Saat ini, tindakan-tindakan tersebut terbatas pada Facebook, namun akan diaktifkan juga di Instagram di masa mendatang. Perusahaan mengatakan bahwa asisten ini langsung terintegrasi dalam aplikasi mereka, memudahkan Meta untuk memberikan dukungan. Asisten ini tersedia dalam semua bahasa yang didukung oleh Facebook dan Instagram.
Selain itu, Meta sedang melakukan percobaan dengan sistem AI yang lebih canggih untuk meningkatkan moderasi konten di platform mereka. Sistem ini diklaim dapat membantu mengidentifikasi pelanggaran konten seperti penipuan, peniruan, dan konten berbahaya lebih efektif dan meminimalisir kesalahan positif dalam prosesnya.

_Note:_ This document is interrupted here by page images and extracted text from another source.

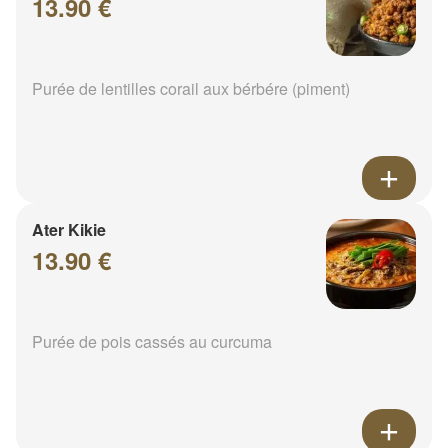
13.90 €
Purée de lentilles corail aux bérbére (piment)
Ater Kikie
13.90 €
Purée de pois cassés au curcuma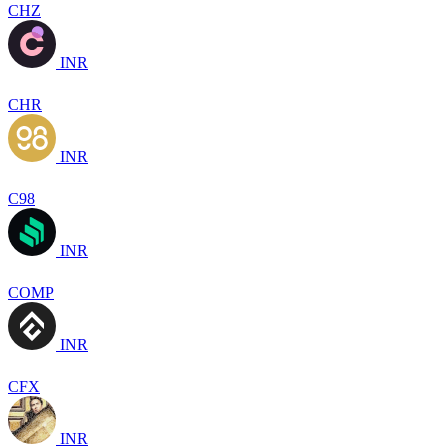
CHZ
INR
CHR
INR
C98
INR
COMP
INR
CFX
INR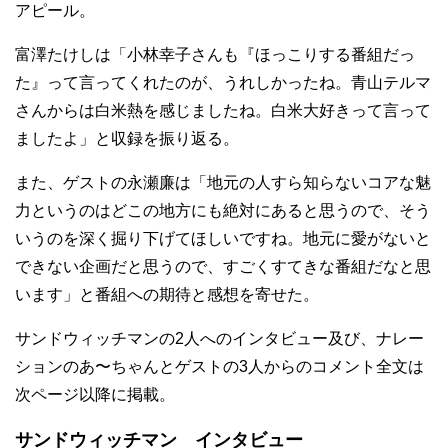
アピール。
富澤たけしは「小林幸子さんも『ほっこりする番組だっ
た』って言ってくれたのが、うれしかったね。青山テルマ
さんからは白米熱を感じましたね。白米大好きって言って
ましたよ」と収録を振り返る。
また、ゲストの永瀬廉は「地元の人すら知らないコアな魅
力というのはどこの地方にも絶対にあると思うので、そう
いうのを深く掘り下げてほしいですね。地元に愛がないと
できない企画だと思うので、すごくすてきな番組だなと思
います」と番組への期待と感想を寄せた。
サンドウィッチマンの2人へのインタビュー及び、ナレー
ションのあ〜ちゃんとゲストの3人からのコメント全文は
次ページ以降に掲載。
サンドウィッチマン インタビュー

Perusahaan mengklaim bahwa pengujian awal telah menunjukkan hasil yang menjanjikan, dengan sistem AI baru mampu mendeteksi dan mengatasi sekitar 5,000 upaya penipuan per hari. Sebagai perbandingan, upaya-upaya ini sebelumnya dikatakan tidak terdeteksi. Selain itu, mereka juga diklaim telah membantu mengurangi laporan peniruan selebriti sebanyak lebih dari 80 persen, sementara juga mengidentifikasi dua kali lebih banyak konten solisitasi dewasa yang melanggar dibandingkan dengan tim review manusia.
Menurut Meta, sistem AI mereka dapat beroperasi di seluruh bahasa yang digunakan oleh 98 persen pengguna internet, peningkatan signifikan dibandingkan cakupan sebelumnya.
Sementara AI diberi lebih banyak tanggung jawab terkait penegakan konten, perusahaan menekankan bahwa pengawasan manusia tetap kritis. Mereka berencana untuk secara bertahap mengerahkan sistem AI ini dalam beberapa tahun mendatang, namun tanggung jawab menangani keputusan kompleks dan berisiko tinggi tetap akan berada di tangan reviewer manusia, sementara AI berfokus pada tugas-tugas berskala besar dan berulang.